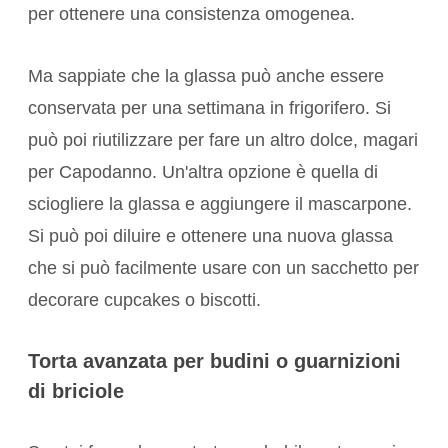
per ottenere una consistenza omogenea.
Ma sappiate che la glassa può anche essere
conservata per una settimana in frigorifero. Si
può poi riutilizzare per fare un altro dolce, magari
per Capodanno. Un'altra opzione è quella di
sciogliere la glassa e aggiungere il mascarpone.
Si può poi diluire e ottenere una nuova glassa
che si può facilmente usare con un sacchetto per
decorare cupcakes o biscotti.
Torta avanzata per budini o guarnizioni
di briciole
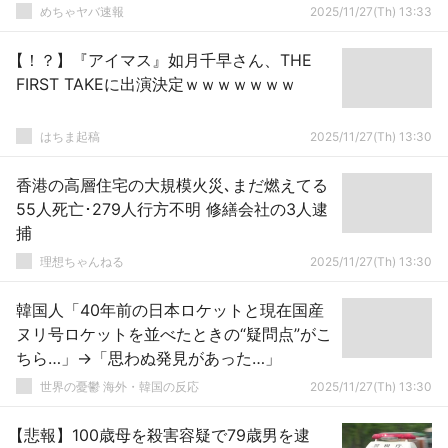
めちゃヤバ速報
2025/11/27(Th) 13:33
【！？】『アイマス』如月千早さん、THE
FIRST TAKEに出演決定ｗｗｗｗｗｗｗ
はちま起稿
2025/11/27(Th) 13:30
香港の高層住宅の大規模火災､まだ燃えてる
55人死亡･279人行方不明 修繕会社の3人逮
捕
理想ちゃんねる
2025/11/27(Th) 13:30
韓国人「40年前の日本ロケットと現在国産
ヌリ号ロケットを並べたときの“疑問点”がこ
ちら…」→「思わぬ発見があった…」
世界の憂鬱 海外・韓国の反応
2025/11/27(Th) 13:30
【悲報】100歳母を殺害容疑で79歳男を逮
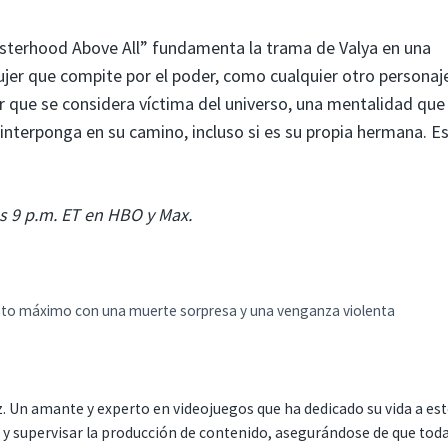
 “Sisterhood Above All” fundamenta la trama de Valya en una
mujer que compite por el poder, como cualquier otro personaje
r que se considera víctima del universo, una mentalidad que 
 interponga en su camino, incluso si es su propia hermana. E
s 9 p.m. ET en HBO y Max.
nto máximo con una muerte sorpresa y una venganza violenta
. Un amante y experto en videojuegos que ha dedicado su vida a es
r y supervisar la producción de contenido, asegurándose de que tod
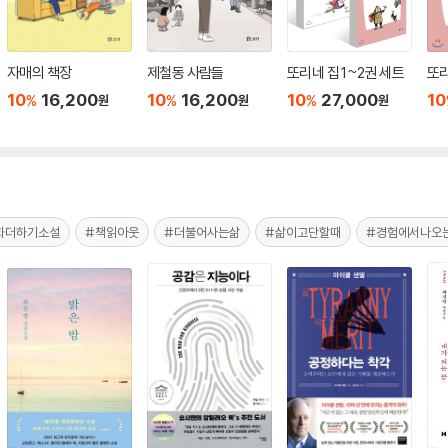
자매의 책장
제철동 사람들
또리네 집 1~2권 세트
또리
10
16,200
10
16,200
10
27,000
10
%
%
%
원
원
원
화더하기소설
#책읽아웃
#더불어사는삶
#삶이고단할때
#경험에서나오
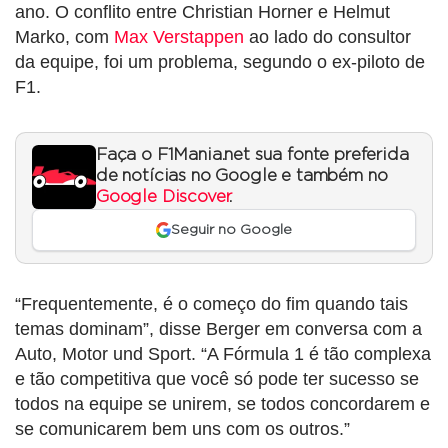
ano. O conflito entre Christian Horner e Helmut
Marko, com
Max Verstappen
ao lado do consultor
da equipe, foi um problema, segundo o ex-piloto de
F1.
Faça o F1Mania.net sua fonte preferida
de notícias no Google e também no
Google Discover
.
Seguir no Google
“Frequentemente, é o começo do fim quando tais
temas dominam”, disse Berger em conversa com a
Auto, Motor und Sport. “A Fórmula 1 é tão complexa
e tão competitiva que você só pode ter sucesso se
todos na equipe se unirem, se todos concordarem e
se comunicarem bem uns com os outros.”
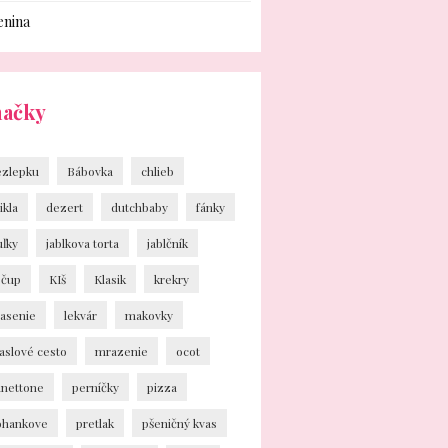
enina
načky
ezlepku
Bábovka
chlieb
ikla
dezert
dutchbaby
fánky
uľky
jablkova torta
jablčník
ečup
KIš
Klasik
krekry
vasenie
lekvár
makovky
aslové cesto
mrazenie
ocot
anettone
perníčky
pizza
ohankove
pretlak
pšeničný kvas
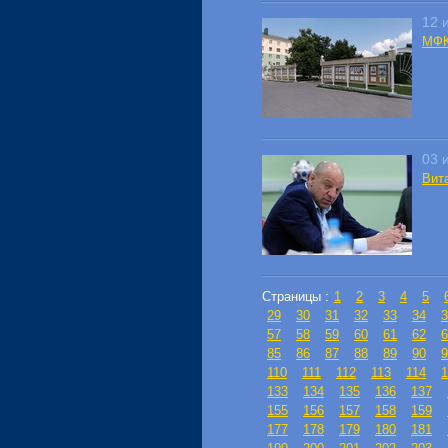
12 
МФК
03 
Вит
Страницы :
1
2
3
4
5
29
30
31
32
33
34
3
57
58
59
60
61
62
6
85
86
87
88
89
90
9
110
111
112
113
114
1
133
134
135
136
137
155
156
157
158
159
177
178
179
180
181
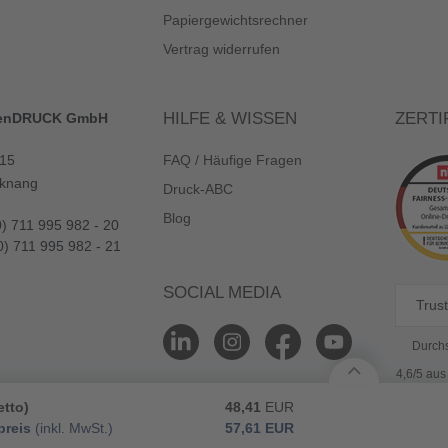
Papiergewichtsrechner
Vertrag widerrufen
HILFE & WISSEN
ZERTI
enDRUCK GmbH
 15
FAQ / Häufige Fragen
knang
Druck-ABC
Blog
0) 711 995 982 - 20
0) 711 995 982 - 21
SOCIAL MEDIA
Trust
Durchs
4,6/5 au
etto)
48,41
EUR
reis
(inkl. MwSt.)
57,61
EUR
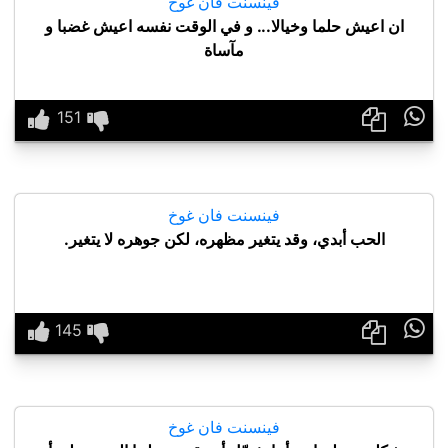
فينسنت فان غوخ
ان اعيش حلما وخيالا... و في الوقت نفسه اعيش غضبا و
مآساة

فينسنت فان غوخ
الحب أبدي، وقد يتغير مظهره، لكن جوهره لا يتغير.

فينسنت فان غوخ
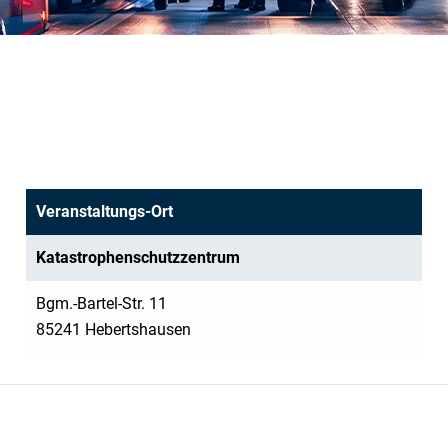
Veranstaltungs-Ort
Katastrophenschutzzentrum
Bgm.-Bartel-Str. 11
85241 Hebertshausen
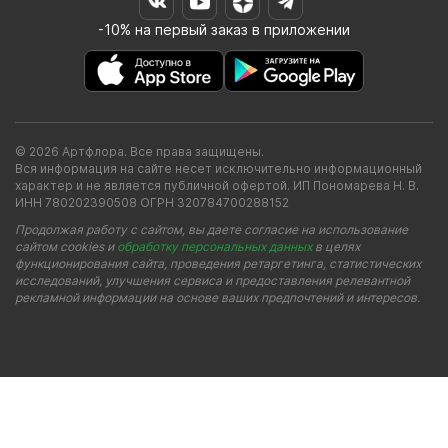
-10% на первый заказ в приложении
© 2026 Артфлора. Все права защищены.
Вся информация на сайте несет исключительно информационный
характер и не является публичной офертой. ИП Пономарева Н. В.
ИНН 780202390508 ОГРН 320784700288152
Продолжая работу с сайтом, вы даете согласие на использование
сайтом cookies и
обработку персональных данных
в целях
функционирования сайта, проведения ретаргетинга, статистических
исследований, улучшения сервиса и предоставления релевантной
рекламной информации на основе ваших предпочтений и интересов.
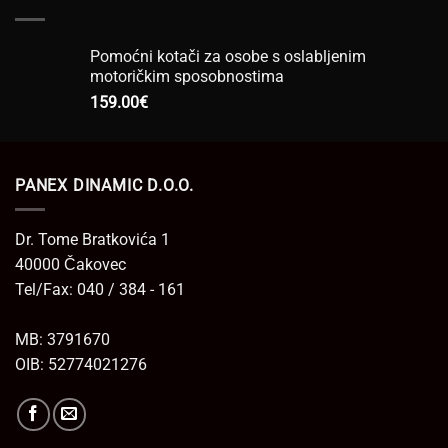
949.00€.
Pomoćni kotači za osobe s oslabljenim
motoričkim sposobnostima
159.00
€
PANEX DINAMIC D.O.O.
Dr. Tome Bratkovića 1
40000 Čakovec
Tel/Fax: 040 / 384 - 161
MB: 3791670
OIB: 52774021276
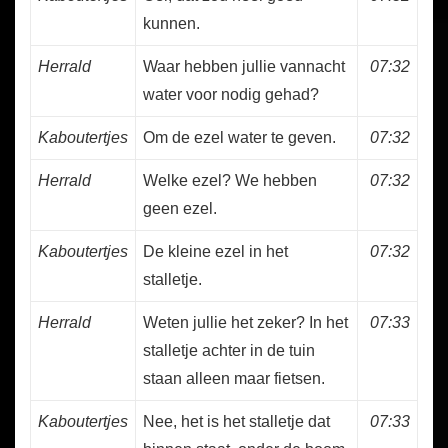
kunnen.
Herrald
Waar hebben jullie vannacht
07:32
water voor nodig gehad?
Kaboutertjes
Om de ezel water te geven.
07:32
Herrald
Welke ezel? We hebben
07:32
geen ezel.
Kaboutertjes
De kleine ezel in het
07:32
stalletje.
Herrald
Weten jullie het zeker? In het
07:33
stalletje achter in de tuin
staan alleen maar fietsen.
Kaboutertjes
Nee, het is het stalletje dat
07:33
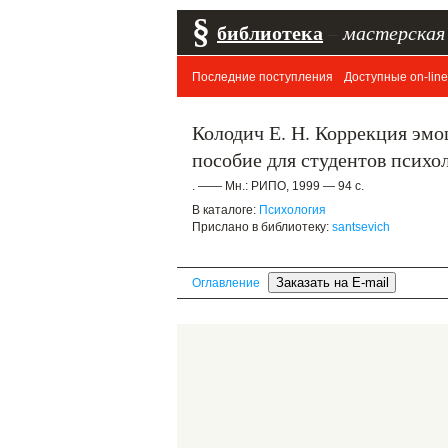
§
библиотека
–
мастерская
Последние поступления
Доступные on-line
Колодич Е. Н. Коррекция эмо
пособие для студентов психо
. —— Мн.: РИПО, 1999 — 94 с.
В каталоге:
Психология
Прислано в библиотеку:
santsevich
Оглавление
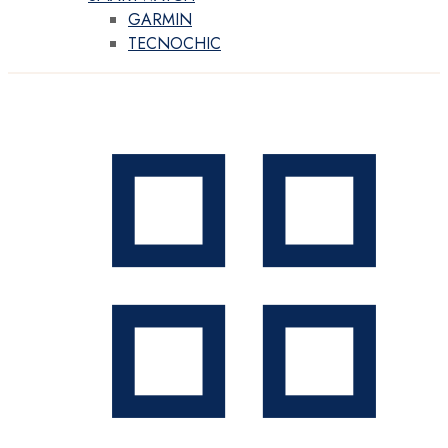
GARMIN
TECNOCHIC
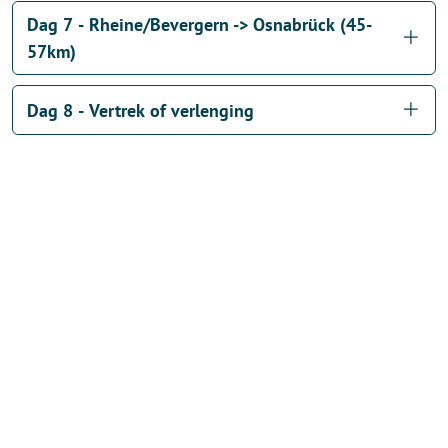
Dag 7 - Rheine/Bevergern -> Osnabrück (45-
57km)
Dag 8 - Vertrek of verlenging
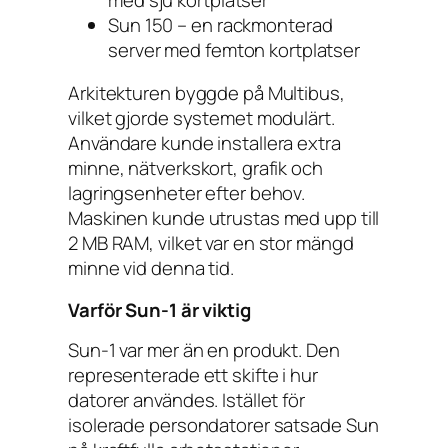
Sun 150 – en rackmonterad
server med femton kortplatser
Arkitekturen byggde på Multibus,
vilket gjorde systemet modulärt.
Användare kunde installera extra
minne, nätverkskort, grafik och
lagringsenheter efter behov.
Maskinen kunde utrustas med upp till
2 MB RAM, vilket var en stor mängd
minne vid denna tid.
Varför Sun-1 är viktig
Sun-1 var mer än en produkt. Den
representerade ett skifte i hur
datorer användes. Istället för
isolerade persondatorer satsade Sun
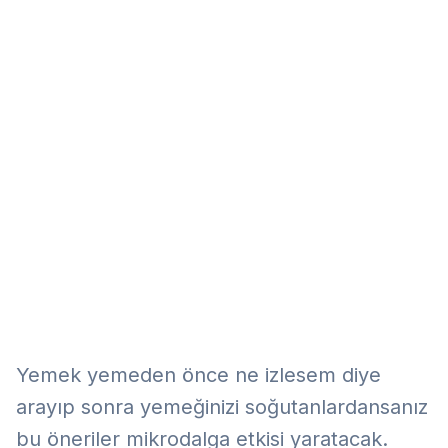
Eğitim
Kitap
Teknoloji
Keşfet
Yemek yemeden önce ne izlesem diye
arayıp sonra yemeğinizi soğutanlardansanız
bu öneriler mikrodalga etkisi yaratacak.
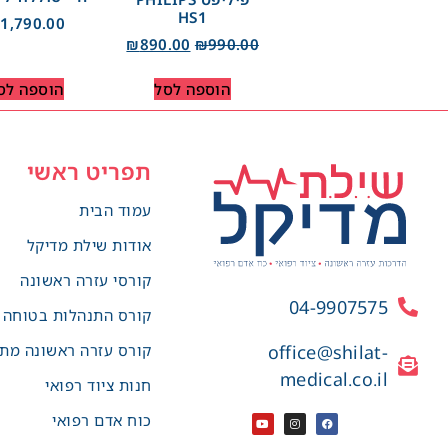
HS1
₪
1,790.00
₪
890.00
₪
990.00
הוספה לסל
הוספה לס
תפריט ראשי
עמוד הבית
אודות שילת מדיקל
קורסי עזרה ראשונה
04-9907575
קורס התנהלות בטוחה
קורס עזרה ראשונה מת
office@shilat-
medical.co.il
חנות ציוד רפואי
כוח אדם רפואי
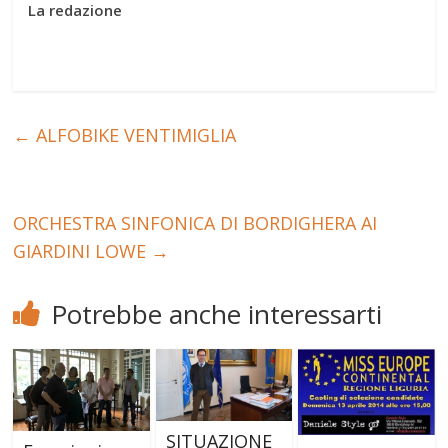
La redazione
←
ALFOBIKE VENTIMIGLIA
ORCHESTRA SINFONICA DI BORDIGHERA AI
GIARDINI LOWE
→
Potrebbe anche interessarti
SITUAZIONE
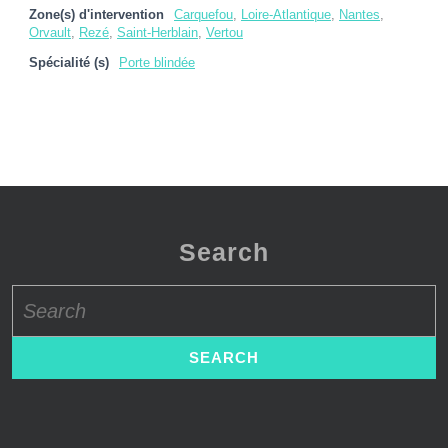
Zone(s) d'intervention
Carquefou
,
Loire-Atlantique
,
Nantes
,
Orvault
,
Rezé
,
Saint-Herblain
,
Vertou
Spécialité (s)
Porte blindée
Search
Search
for:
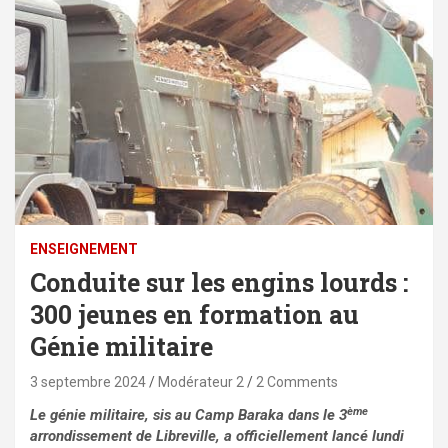
ENSEIGNEMENT
Conduite sur les engins lourds :
300 jeunes en formation au
Génie militaire
3 septembre 2024
Modérateur 2
2 Comments
ème
Le génie militaire, sis au Camp Baraka dans le 3
arrondissement de Libreville, a officiellement lancé lundi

WORK ORDER: Going by the data above, the answer is exactly the lines from the one holding "GIARDINI LOWE" to the one holding "Le génie militaire, sis", both kept, with the pictures left out.

YOUR SOLUTION:
GIARDINI LOWE
→
Potrebbe anche interessarti
SITUAZIONE
Zone(s) d'intervention
Carquefou
,
Loire-Atlantique
,
Nantes
,
Orvault
,
Rezé
,
Saint-Herblain
,
Vertou
Spécialité (s)
Porte blindée
Search
Search
for:
ENSEIGNEMENT
Conduite sur les engins lourds :
300 jeunes en formation au
Génie militaire
3 septembre 2024
Modérateur 2
2 Comments
ème
Le génie militaire, sis au Camp Baraka dans le 3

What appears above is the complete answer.